RASA CEMAS PADA ANAK

Rasa takut dan kecemasan yang hanya berlangsung sementara adalah bagian yang normal dalam perkembangan anak; namun, bagi sejumlah anak, karena dianggap wajar, kadang-kala kita tidak menyadari  bahwa kecemasan tersebut merupakan suatu gangguan (Muris, Merckelbach, Mayer, & Prins, 2001). Tingkat kecemasan yang tinggi dan stabil  mengakibatkan terganggunya fungsi pada anak,  yang diekspresikan dalam bentuk menghindari kegiatan-kegaitan di sekolah, enggan bergaul dengan teman dan tidak mau melakukan tugas-tugas yang sesuai dengan tahap perkembangannya (Abano, & Detweiler, 2001; Bell-Doan & Brazea, 1993).
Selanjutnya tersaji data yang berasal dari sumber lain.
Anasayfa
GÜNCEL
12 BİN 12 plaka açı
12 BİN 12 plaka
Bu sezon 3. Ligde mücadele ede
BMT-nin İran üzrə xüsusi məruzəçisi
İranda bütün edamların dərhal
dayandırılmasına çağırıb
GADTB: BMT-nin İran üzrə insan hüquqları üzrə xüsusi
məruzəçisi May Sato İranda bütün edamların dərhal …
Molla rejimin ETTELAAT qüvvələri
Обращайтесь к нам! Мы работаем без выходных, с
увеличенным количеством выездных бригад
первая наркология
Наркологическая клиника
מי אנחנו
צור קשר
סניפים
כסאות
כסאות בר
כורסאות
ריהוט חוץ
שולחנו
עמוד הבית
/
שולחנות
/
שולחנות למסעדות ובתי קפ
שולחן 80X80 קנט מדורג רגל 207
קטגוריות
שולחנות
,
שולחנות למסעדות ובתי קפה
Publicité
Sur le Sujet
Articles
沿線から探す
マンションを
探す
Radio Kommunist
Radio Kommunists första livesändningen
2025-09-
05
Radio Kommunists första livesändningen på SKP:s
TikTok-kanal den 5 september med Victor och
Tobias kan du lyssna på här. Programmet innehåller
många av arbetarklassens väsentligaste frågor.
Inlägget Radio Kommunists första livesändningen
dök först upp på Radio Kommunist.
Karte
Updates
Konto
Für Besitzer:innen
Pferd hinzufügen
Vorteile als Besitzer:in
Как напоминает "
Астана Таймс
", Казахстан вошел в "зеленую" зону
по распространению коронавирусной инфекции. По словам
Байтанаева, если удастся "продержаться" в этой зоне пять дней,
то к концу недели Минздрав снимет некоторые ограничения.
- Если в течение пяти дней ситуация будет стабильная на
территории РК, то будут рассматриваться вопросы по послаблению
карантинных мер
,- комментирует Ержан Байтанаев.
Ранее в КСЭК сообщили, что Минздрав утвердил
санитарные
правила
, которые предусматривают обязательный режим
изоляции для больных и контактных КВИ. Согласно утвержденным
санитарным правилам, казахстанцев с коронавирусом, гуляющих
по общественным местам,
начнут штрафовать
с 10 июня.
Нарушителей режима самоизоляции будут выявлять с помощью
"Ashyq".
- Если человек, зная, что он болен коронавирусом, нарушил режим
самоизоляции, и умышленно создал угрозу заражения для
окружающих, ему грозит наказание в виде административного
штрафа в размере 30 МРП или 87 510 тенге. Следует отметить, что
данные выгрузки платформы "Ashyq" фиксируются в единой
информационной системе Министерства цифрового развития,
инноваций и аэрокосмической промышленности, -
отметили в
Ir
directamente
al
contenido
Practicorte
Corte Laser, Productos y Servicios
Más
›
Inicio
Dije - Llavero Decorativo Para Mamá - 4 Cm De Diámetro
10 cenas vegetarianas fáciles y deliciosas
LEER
DSM-III menyebutkan tiga gangguan kecemasan pada anak dan remaja yaitu separation anxiety disorder (SAD) atau gangguan kecemasan untuk berpisah; gangguan berupa menghindar pada anak-anak dan remaja; dan overanxious  disorder (OAD) atau gangguan kecemasan yang berlebihan.

Penelitian tentang gangguan kecemasan pada anak masih tertinggal dibandingkan dengan penelitian psikopatologi pada orang dewasa, dan  ada sejumah isu yang memerlukan perhatian lebih lanjut. Pertama, gangguan kecemasan  adalah diantara gangguan-gangguan psikiatrik yang paling umum dan paling lazim pada anak-anak (Achenbach, Howell, McConaughy, & Stanger, 1995; Costello & Angold, 1995; Gurley dkk., 1996; Shaffer dkk., 1996), dan merupakan alasan utama mengapa anak dan remaja dirujuk untuk mendapatkan layanan kesehatan jiwa (Beidel, 1991).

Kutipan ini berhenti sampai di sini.